Erni war als Künstler eine Ausnahmeerscheinung. Seine Schaffenszeit umspannte über 80 Jahre. Das breite Publikum liebte ihn als humanistischen Künstler mit virtuos-schönen Werken, die Kunstszene und vorübergehend auch die offizielle Schweiz schnitten ihn.

Geboren worden war Erni am 21. Februar 1909 in Luzern als Sohn eines Dampfschiff-Maschinisten. Er machte eine Lehre als Geometer und arbeitete als Bauzeichner.

Erni besuchte die Kunstgewerbeschule und ging dann nach Paris. Dort schloss er sich der Avantgarde an, machte Bekanntschaft mit Künstlern wie Picasso, Braque, Arp und Calder, und setzte sich für die abstrakte Kunst ein.

«Landesverräter»

Ernis Schaffen war bis zirka 1940 von einer grossen stilistischen Neugierde geprägt. Auf einen Schlag bekannt wurde er 1939, als er für die Landesausstellung das fünf Meter hohe und 91 Meter lange Monumentalgemälde «Die Schweiz, das Ferienland der Völker» schuf.

Der Nationalsozialismus und der Zweite Weltkrieg brachten Erni zum Marxismus. Der Weltfriede lasse sich nur durch soziale Gerechtigkeit und dieser nur durch den Kommunismus erreichen, lautete sein Credo.

Die offizielle Schweiz brandmarkte Erni für diese Überzeugung zum Landesverräter: Ein Auftrag, Banknoten zu gestalten, wurde aus politischen Gründen abgebrochen, eine Teilnahme an der Kunstbiennale von Sao Paolo unterbunden. Unter dem Eindruck von Stalins Schreckensherrschaft und dem kommunistischen Dogmatismus wandte sich Erni später vom Marxismus ab.

Aufträge und Auszeichnungen

Damit wurde der Weg frei zur grossen Popularität. Erni erhielt Aufträge für Wandbilder und -teppiche, Reliefs, Mosaiken, Plastiken, Briefmarken, Plakate und Buchillustrationen. Er erhielt 1983 die Friedensmedaille der UNO, 1992 eine Goldmedaille des Internationalen Olympischen Komitees.
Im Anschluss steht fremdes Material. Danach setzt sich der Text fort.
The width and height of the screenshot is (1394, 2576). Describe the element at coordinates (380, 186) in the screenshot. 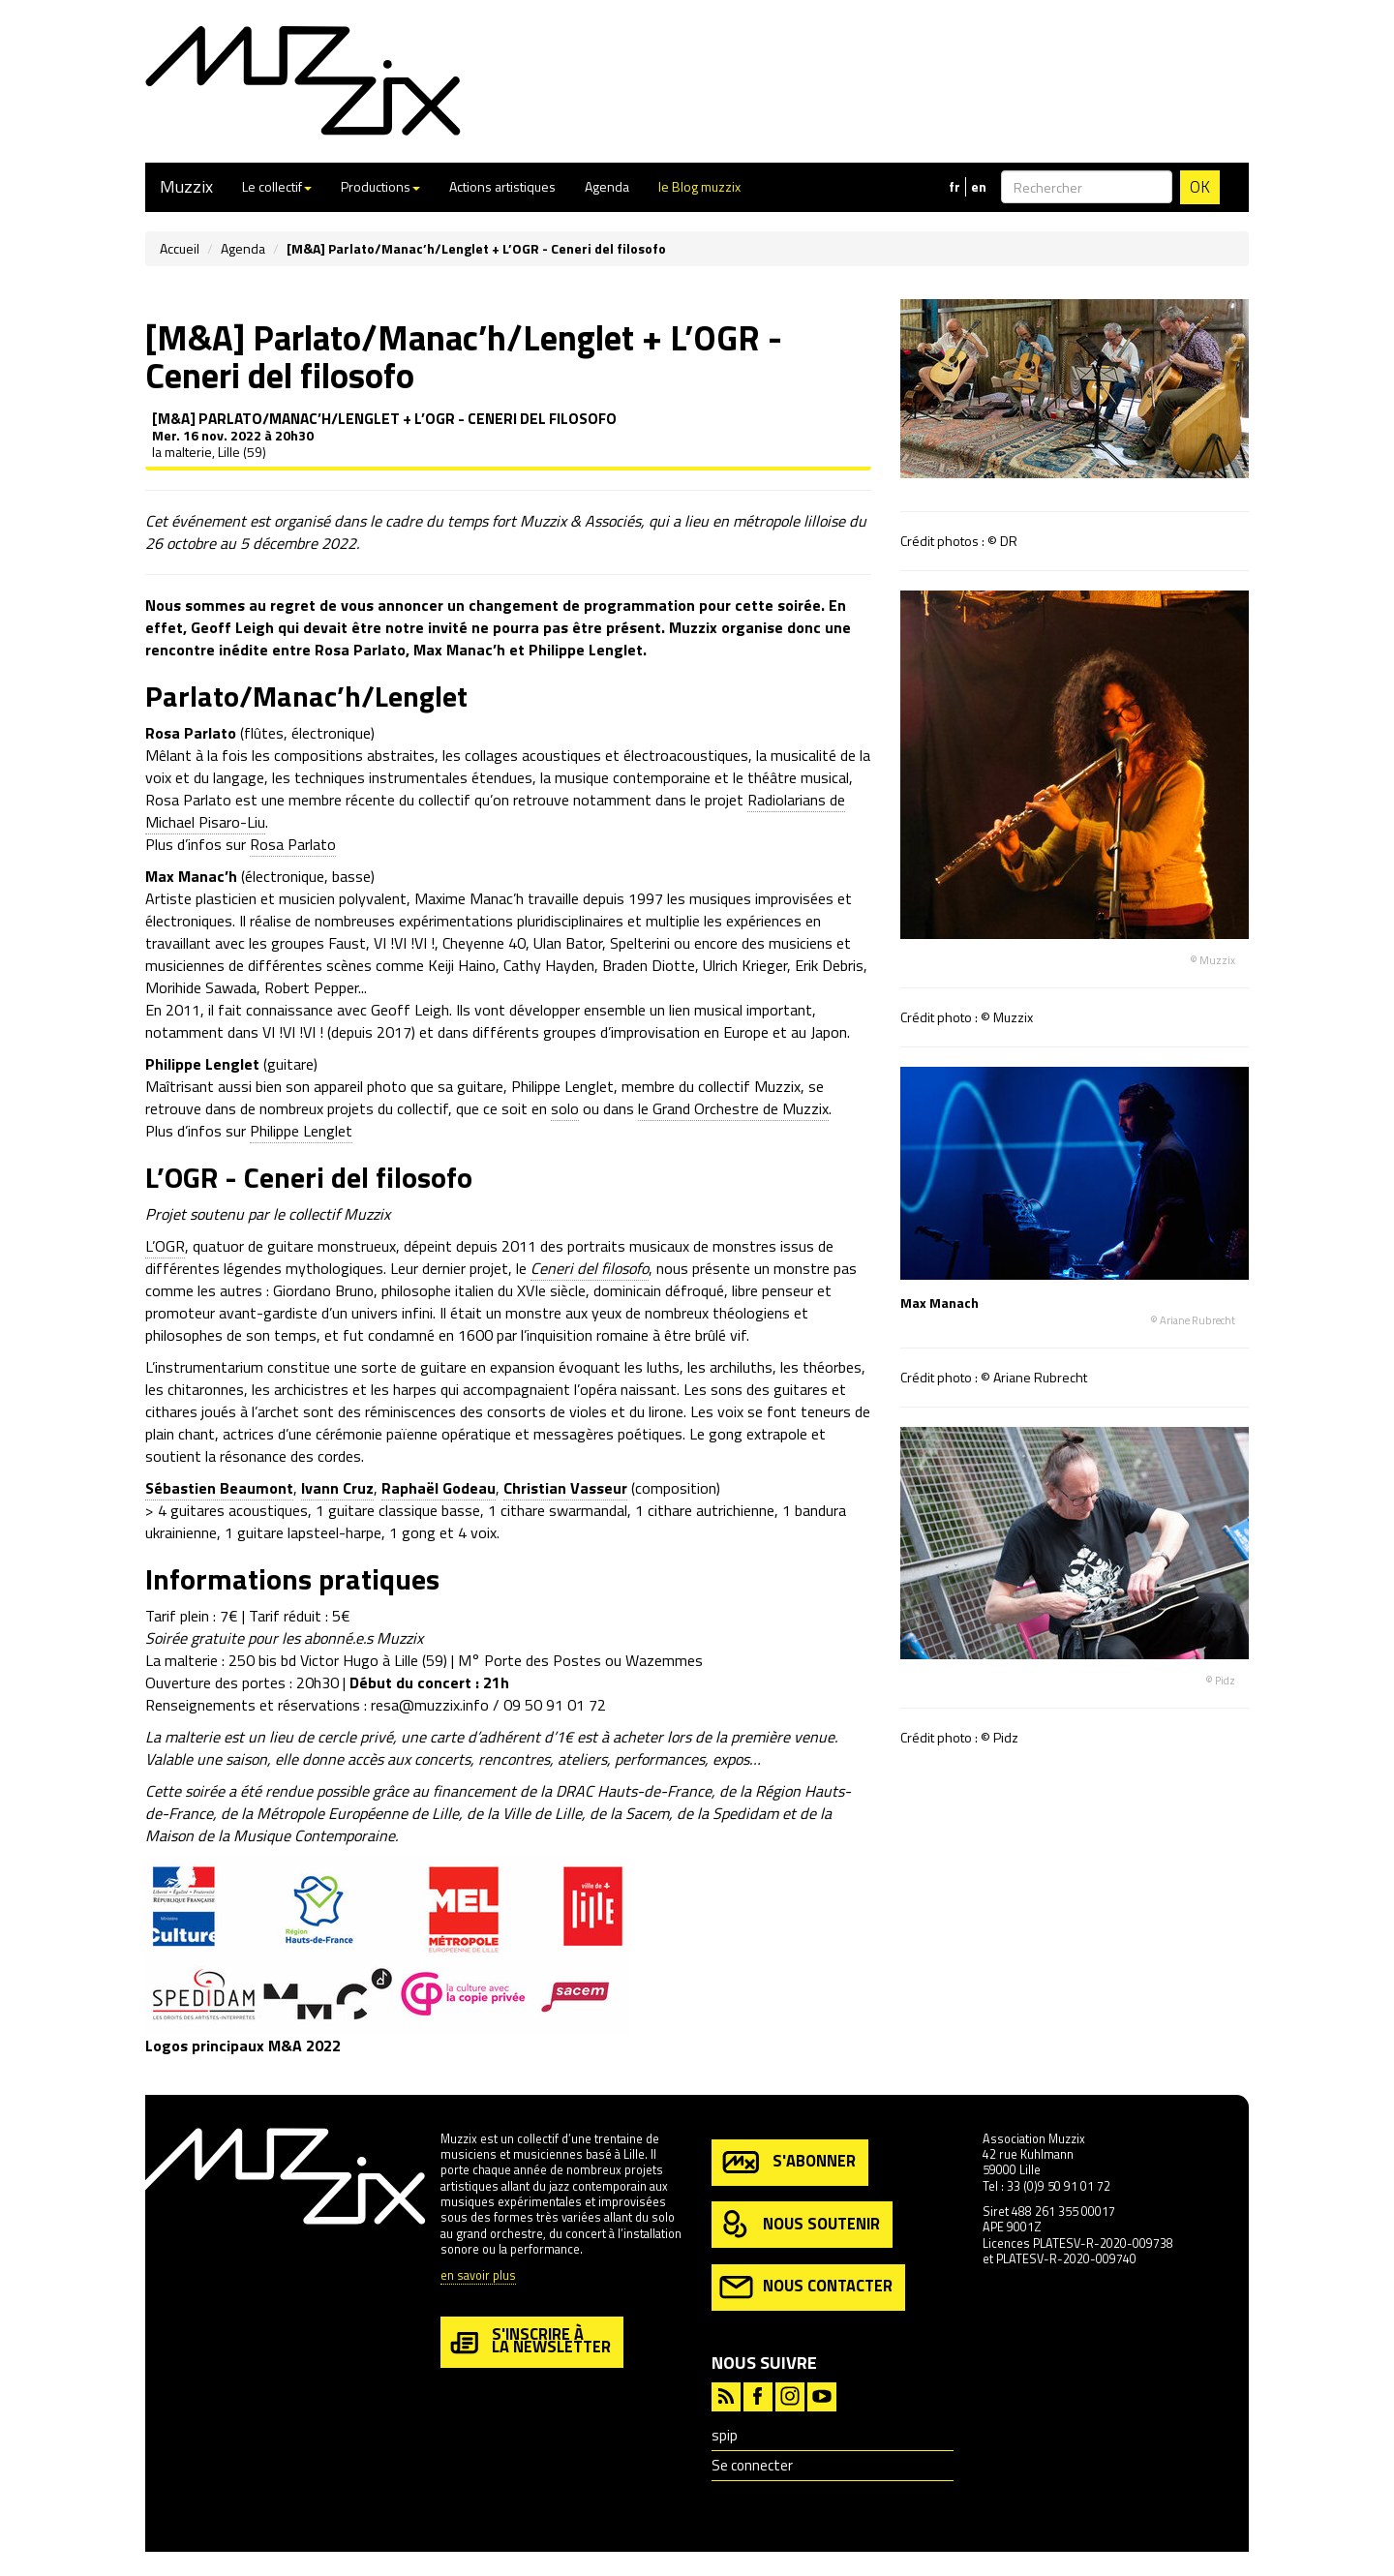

Künstlerisch entwickelte sich Erni seit 1940 nur noch wenig. Sein typischer Stil war zwar virtuos, aber manchen allzu gefällig und dekorativ. Typisch waren auch seine Motive – Pferde, Mutter und Kind, Sport, Technik, Natur, Friede und Mythologie.

Publikumsnah und glaubwürdig

Erni habe die Ansprüche erfüllt, die ein breites Publikum an die Kunst stelle, sagte der heutige Direktor des Zentrums Paul Klee Bern, Peter Fischer, als er 2009 zu Ernis 100. Geburtstag im Kunstmuseum Luzern eine grosse Hans-Erni-Ausstellung kuratierte.

Mit seinem humanistischen Engagement – etwa für das Frauenstimmrecht und den Schutz der Natur und gegen Atomwaffen – verkörperte Erni auch Glaubwürdigkeit. Zudem war er ein geschickter Verkäufer seiner eigenen Werke, die teils in grossen Auflagen verbreitet wurden.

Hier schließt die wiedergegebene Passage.